CMamba: Learned Image Compression with State Space Models

Learned Image Compression (LIC) has explored various architectures, such as Convolutional Neural Networks (CNNs) and transformers, in modeling image content distributions in order to achieve compression effectiveness. However, achieving high rate-distortion performance while maintaining low computational complexity (\ie, parameters, FLOPs, and latency) remains challenging. In this paper, we propose a hybrid Convolution and State Space Models (SSMs) based image compression framework, termed \textit{CMamba}, to achieve superior rate-distortion performance with low computational complexity. Specifically, CMamba introduces two key components: a Content-Adaptive SSM (CA-SSM) module and a Context-Aware Entropy (CAE) module. First, we observed that SSMs excel in modeling overall content but tend to lose high-frequency details. In contrast, CNNs are proficient at capturing local details. Motivated by this, we propose the CA-SSM module that can dynamically fuse global content extracted by SSM blocks and local details captured by CNN blocks in both encoding and decoding stages. As a result, important image content is well preserved during compression. Second, our proposed CAE module is designed to reduce spatial and channel redundancies in latent representations after encoding. Specifically, our CAE leverages SSMs to parameterize the spatial content in latent representations. Benefiting from SSMs, CAE significantly improves spatial compression efficiency while reducing spatial content redundancies. Moreover, along the channel dimension, CAE reduces inter-channel redundancies of latent representations via an autoregressive manner, which can fully exploit prior knowledge from previous channels without sacrificing efficiency. Experimental results demonstrate that CMamba achieves superior rate-distortion performance.
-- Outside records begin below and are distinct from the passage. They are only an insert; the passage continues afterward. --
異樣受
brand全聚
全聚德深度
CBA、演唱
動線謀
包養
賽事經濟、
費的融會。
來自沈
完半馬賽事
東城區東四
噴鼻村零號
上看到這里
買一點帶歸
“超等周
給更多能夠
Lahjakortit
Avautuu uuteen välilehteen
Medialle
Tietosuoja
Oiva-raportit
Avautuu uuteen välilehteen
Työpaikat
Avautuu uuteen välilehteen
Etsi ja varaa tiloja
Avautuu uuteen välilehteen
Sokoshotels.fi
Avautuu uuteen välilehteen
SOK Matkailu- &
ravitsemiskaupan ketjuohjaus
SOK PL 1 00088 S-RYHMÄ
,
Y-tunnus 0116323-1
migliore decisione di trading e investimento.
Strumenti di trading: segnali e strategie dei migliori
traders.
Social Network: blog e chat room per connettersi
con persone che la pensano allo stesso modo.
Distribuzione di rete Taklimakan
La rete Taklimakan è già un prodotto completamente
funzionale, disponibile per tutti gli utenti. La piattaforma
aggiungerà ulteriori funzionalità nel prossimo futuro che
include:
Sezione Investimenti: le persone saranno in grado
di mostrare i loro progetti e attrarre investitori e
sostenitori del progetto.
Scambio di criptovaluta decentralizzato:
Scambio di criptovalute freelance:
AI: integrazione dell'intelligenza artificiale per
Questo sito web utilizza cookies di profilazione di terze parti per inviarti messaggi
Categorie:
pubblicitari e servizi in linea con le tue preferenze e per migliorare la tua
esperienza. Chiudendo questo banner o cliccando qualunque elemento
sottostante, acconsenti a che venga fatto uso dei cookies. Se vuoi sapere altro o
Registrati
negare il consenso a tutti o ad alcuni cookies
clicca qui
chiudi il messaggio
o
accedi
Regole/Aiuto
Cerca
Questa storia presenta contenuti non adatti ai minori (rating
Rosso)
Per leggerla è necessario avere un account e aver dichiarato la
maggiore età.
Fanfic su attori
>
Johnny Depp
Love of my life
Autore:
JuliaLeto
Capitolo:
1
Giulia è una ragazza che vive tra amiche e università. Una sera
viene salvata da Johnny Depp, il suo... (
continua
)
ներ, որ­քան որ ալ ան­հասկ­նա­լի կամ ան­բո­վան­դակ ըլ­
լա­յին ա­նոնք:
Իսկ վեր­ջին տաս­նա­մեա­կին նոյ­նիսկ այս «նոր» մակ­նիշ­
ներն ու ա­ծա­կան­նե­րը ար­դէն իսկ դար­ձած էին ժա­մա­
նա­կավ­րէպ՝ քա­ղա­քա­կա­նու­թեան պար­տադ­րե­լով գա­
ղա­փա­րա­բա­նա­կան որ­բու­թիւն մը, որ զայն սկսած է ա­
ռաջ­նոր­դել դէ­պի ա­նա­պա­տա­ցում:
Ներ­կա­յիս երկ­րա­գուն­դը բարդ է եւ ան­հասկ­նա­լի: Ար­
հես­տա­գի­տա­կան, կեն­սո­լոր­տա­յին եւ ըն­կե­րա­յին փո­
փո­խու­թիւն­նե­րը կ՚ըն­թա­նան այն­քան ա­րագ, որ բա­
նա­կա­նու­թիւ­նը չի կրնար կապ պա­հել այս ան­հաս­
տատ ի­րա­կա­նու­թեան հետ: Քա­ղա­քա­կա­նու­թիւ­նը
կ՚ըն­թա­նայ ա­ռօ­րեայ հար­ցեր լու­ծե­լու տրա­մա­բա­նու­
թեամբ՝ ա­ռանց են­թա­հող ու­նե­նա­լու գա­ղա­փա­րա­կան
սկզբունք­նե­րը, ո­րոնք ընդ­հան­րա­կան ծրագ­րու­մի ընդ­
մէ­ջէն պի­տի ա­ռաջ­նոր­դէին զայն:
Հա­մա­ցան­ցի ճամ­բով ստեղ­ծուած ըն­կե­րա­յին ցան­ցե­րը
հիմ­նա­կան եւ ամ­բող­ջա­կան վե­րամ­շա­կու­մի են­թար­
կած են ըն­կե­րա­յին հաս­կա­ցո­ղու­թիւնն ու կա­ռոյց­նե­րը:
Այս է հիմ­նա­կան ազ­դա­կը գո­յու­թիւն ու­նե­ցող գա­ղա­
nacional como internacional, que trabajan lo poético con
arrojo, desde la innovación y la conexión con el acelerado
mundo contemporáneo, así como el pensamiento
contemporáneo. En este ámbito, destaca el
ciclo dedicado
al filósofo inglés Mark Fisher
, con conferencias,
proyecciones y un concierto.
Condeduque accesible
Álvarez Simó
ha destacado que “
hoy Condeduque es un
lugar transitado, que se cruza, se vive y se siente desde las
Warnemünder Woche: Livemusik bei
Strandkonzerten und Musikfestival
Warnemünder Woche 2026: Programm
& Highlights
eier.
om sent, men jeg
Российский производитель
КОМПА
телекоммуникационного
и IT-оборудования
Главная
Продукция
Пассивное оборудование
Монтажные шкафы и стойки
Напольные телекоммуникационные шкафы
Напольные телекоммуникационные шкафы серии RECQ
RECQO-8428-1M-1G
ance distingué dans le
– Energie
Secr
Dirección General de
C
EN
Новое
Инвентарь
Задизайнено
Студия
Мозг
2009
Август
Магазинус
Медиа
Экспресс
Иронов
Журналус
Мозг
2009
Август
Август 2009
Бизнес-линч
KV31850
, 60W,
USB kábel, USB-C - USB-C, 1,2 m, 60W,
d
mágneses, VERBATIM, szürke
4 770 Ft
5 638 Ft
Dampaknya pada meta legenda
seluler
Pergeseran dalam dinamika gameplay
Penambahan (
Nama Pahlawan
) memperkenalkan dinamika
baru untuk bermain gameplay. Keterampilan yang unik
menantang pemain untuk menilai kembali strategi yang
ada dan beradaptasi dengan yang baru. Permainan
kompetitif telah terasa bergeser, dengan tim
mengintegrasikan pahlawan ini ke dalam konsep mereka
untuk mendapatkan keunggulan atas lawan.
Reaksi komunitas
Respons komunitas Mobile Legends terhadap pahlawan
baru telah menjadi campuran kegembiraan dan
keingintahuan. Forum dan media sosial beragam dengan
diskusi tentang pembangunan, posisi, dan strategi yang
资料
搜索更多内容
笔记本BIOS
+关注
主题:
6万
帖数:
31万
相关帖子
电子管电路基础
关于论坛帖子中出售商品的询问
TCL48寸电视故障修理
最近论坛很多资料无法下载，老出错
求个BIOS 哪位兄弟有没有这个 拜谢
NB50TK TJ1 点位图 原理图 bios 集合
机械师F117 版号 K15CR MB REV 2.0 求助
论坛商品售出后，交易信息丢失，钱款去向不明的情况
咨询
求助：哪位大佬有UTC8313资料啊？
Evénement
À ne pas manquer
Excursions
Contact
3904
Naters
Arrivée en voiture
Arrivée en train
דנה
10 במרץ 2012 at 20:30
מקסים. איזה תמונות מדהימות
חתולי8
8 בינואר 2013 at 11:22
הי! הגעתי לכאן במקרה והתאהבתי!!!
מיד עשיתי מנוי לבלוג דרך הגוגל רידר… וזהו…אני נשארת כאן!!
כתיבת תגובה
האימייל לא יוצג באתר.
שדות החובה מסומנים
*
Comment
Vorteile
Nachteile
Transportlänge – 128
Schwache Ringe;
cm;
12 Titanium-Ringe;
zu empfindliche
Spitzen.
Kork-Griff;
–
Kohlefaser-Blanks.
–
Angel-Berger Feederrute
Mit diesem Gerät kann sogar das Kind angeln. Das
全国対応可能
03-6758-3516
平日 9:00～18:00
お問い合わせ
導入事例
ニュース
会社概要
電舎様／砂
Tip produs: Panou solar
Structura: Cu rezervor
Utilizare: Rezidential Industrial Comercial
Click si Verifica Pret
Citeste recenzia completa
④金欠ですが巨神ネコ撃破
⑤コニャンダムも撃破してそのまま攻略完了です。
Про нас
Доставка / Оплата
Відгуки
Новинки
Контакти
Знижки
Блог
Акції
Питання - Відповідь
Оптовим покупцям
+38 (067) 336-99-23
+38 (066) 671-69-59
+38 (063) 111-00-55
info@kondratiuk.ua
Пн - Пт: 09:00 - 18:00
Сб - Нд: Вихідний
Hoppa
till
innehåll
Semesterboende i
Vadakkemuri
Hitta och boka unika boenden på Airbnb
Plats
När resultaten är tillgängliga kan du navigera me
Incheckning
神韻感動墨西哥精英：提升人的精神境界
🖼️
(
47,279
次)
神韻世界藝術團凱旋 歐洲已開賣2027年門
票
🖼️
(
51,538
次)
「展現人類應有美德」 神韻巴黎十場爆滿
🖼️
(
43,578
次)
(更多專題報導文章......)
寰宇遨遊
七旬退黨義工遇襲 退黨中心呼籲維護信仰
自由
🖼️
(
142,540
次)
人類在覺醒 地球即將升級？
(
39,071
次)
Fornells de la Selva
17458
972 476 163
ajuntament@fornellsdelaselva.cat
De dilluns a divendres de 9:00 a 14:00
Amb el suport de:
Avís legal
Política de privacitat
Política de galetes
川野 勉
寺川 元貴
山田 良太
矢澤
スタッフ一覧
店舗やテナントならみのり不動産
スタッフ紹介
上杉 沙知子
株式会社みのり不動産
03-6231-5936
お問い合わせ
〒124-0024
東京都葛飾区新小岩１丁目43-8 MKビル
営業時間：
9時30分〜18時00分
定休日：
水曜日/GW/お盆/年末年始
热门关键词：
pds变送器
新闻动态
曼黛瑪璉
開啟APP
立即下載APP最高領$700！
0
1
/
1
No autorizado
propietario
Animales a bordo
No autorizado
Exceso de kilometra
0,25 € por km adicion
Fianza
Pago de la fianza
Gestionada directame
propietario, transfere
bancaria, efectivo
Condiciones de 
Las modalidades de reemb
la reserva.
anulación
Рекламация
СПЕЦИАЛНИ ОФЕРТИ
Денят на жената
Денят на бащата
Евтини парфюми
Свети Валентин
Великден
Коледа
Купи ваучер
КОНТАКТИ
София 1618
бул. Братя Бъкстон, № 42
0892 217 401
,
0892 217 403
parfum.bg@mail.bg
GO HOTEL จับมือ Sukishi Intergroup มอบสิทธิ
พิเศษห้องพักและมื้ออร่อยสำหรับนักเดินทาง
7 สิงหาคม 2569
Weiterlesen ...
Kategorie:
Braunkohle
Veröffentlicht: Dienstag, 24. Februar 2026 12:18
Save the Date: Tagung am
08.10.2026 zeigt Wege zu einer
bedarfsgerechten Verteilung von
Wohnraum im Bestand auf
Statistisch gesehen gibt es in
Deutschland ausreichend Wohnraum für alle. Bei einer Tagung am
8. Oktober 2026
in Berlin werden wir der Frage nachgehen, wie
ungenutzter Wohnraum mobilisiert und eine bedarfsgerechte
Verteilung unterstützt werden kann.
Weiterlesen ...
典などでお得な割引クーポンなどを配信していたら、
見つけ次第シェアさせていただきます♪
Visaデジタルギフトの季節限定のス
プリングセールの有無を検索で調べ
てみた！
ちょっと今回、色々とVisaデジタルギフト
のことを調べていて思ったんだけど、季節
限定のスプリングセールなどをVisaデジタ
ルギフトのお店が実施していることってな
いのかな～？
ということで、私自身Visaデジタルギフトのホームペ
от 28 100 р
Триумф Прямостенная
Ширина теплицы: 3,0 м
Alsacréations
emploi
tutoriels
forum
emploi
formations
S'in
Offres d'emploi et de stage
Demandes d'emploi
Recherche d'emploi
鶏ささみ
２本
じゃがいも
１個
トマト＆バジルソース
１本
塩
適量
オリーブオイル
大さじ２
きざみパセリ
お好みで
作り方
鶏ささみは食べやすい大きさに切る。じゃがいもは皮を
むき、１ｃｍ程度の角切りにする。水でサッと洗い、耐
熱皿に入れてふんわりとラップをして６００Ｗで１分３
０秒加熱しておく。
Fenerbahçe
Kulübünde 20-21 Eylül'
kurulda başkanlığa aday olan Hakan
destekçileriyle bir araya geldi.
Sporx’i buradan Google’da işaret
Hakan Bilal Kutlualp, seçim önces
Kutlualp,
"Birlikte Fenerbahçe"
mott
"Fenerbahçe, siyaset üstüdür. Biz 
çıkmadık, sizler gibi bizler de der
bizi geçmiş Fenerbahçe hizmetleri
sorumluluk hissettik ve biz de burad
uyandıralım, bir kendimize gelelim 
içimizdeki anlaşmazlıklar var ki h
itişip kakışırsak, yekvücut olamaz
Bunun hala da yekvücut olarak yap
翻译：学习型图像压缩（LIC）已探索了多种架构，如卷积神经网络（CNN）和Transformer，以建模图像内容分布从而实现压缩效能。然而，在保持低计算复杂度（即参数量、浮点运算量和延迟）的同时实现高率失真性能仍具挑战性。本文提出一种基于卷积与状态空间模型（SSM）混合的图像压缩框架，称为 \textit{CMamba}，旨在以低计算复杂度实现优异的率失真性能。具体而言，CMamba 引入了两个关键组件：内容自适应 SSM（CA-SSM）模块和上下文感知熵（CAE）模块。首先，我们观察到 SSM 擅长建模整体内容但易丢失高频细节，而 CNN 则精于捕捉局部细节。受此启发，我们提出 CA-SSM 模块，该模块能在编码和解码阶段动态融合 SSM 块提取的全局内容与 CNN 块捕获的局部细节，从而在压缩过程中有效保留重要图像内容。其次，我们提出的 CAE 模块旨在减少编码后潜在表示中的空间和通道冗余。具体而言，CAE 利用 SSM 对潜在表示中的空间内容进行参数化建模。受益于 SSM 的特性，CAE 在显著提升空间压缩效率的同时有效降低了空间内容冗余。此外，沿通道维度，CAE 通过自回归方式减少潜在表示的通道间冗余，从而在不牺牲效率的前提下充分利用先前通道的先验知识。实验结果表明，CMamba 实现了卓越的率失真性能。